In a recent article, published in October’s IEEE Security and Privacy issue, S. ABU-NIMEH and T. CHEN studied the so-called blog spam. Spam blog is the phenomenon to add spamming comments, totally irrelevant to the topic. There are several categories:
- Comment spam who try to corrupt the feedback of the community. Often done by trolls, they are not very problematic. This is the price of democracy and Web 2.0.
- Term spam add some words to be more relevant to search queries
- Link spam contains links to sites to increase the number of sites pointing towards the spamming site, thus increasing the famous page rank.
- splogs or spam blogs are fake blogs which sole purpose is to increase the pagerank of a given site.
The study showed that the practice is increasing. From more than one million collected comments, 75% were spams! They were issued by a limited number of emails address and IP addresses.
Studies try to build classifiers that attempt to detect blog spams. They are not yet accurate.

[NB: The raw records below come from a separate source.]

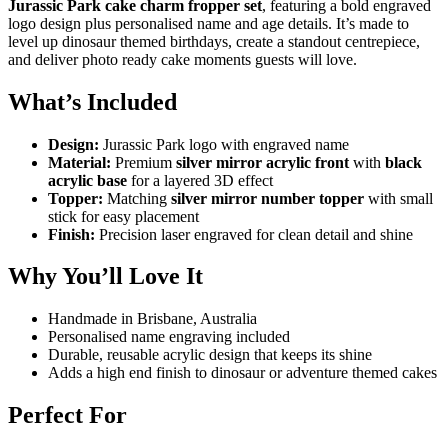
Jurassic Park cake charm fropper set
, featuring a bold engraved
logo design plus personalised name and age details. It’s made to
level up dinosaur themed birthdays, create a standout centrepiece,
and deliver photo ready cake moments guests will love.
What’s Included
Design:
Jurassic Park logo with engraved name
Material:
Premium
silver mirror acrylic front
with
black
acrylic base
for a layered 3D effect
Topper:
Matching
silver mirror number topper
with small
stick for easy placement
Finish:
Precision laser engraved for clean detail and shine
Why You’ll Love It
Handmade in Brisbane, Australia
Personalised name engraving included
Durable, reusable acrylic design that keeps its shine
Adds a high end finish to dinosaur or adventure themed cakes
Perfect For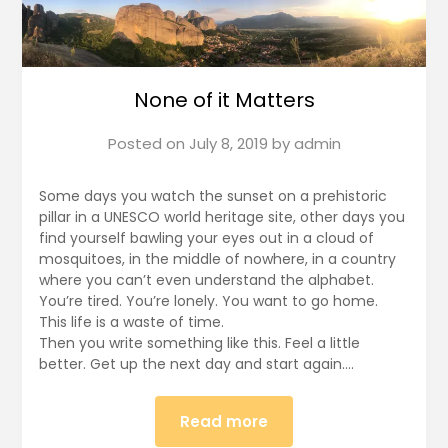
None of it Matters
Posted on
July 8, 2019
by
admin
Some days you watch the sunset on a prehistoric
pillar in a UNESCO world heritage site, other days you
find yourself bawling your eyes out in a cloud of
mosquitoes, in the middle of nowhere, in a country
where you can’t even understand the alphabet.
You’re tired. You’re lonely. You want to go home.
This life is a waste of time.
Then you write something like this. Feel a little
better. Get up the next day and start again….
Read more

Meanwhile, there are a few lines of defense:
- Black lists of email and IP address
- Black list of words
End of 2010, I experienced this damned attack on this site. In one night, I could find more several tens of blog spams on one topic. It even reached 300 in one night. At the beginning, I indulged (you may still find some of them) and cleaned the mess. Then, it started to become worrying. The default installation of my blog provides a basic anti-spam test that is the answer to a simple arithmetic calculus. It seemed not deterrent enough. Then I started to black list some words such as codeine, Valium or hemoroid. This is not the usual vocabulary of security It slowed down the number of comments, but did not stop them. My last solution was to use CAPTCHA. CAPTCHAs are not user friendly, and may even rebuke some people to post comments. Nevertheless, it seems to have (temporarily?) stopped the spammers.
By the way, this issue of IEEE security and privacy has also an excellent paper from Teddy Furon and Gwenael Doerr about “tracing pirated contents on the Internet”